One man alone can’t really expect to hijack an airplane, however. In the 9/11 attacks, four-to-five hijackers were involved in taking over each plane. In addition, they had a support network, which included Khalid Sheikh Mohammed, the mastermind, who conceived and designed the plot, and Ammar al-Baluchi, who was based in Dubai, provided the funds, and taught the hijackers how to act in the US (both are imprisoned at the US facility in Guantanamo and have yet to stand trial—nearly 20 years after the 9/11 attacks!)

So it seems, if Abdullah’s plot was real, more people must have been involved, and they are still at large, and that would appear to be a serious danger.
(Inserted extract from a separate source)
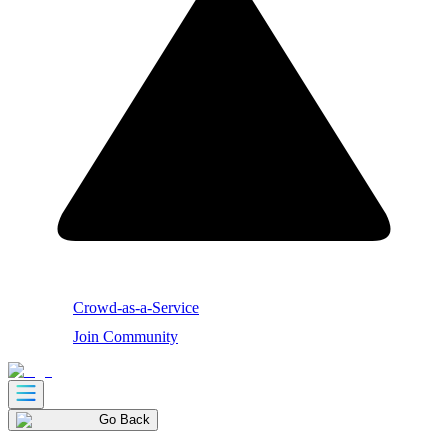
Crowd-as-a-Service
Join Community
Go Back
Alternatively, there was no real plot—just Abdullah’s fantasy of being a big shot in the world of Islamic extremist terrorism.

This is an essential point, which touches directly on Trump’s decision to withdraw US troops from Somalia. If there was no real plot, it makes sense in order to consolidate America’s far-flung post-9/11 military interventions in what has been dubbed “the Forever War.” But if it was a real and dangerous plot, then Trump’s decision is folly.

This will become clearer as Abdullah’s trial proceeds, but for the time being, there seems to be a radical disconnect between what the White House is doing and what the Justice Department is saying.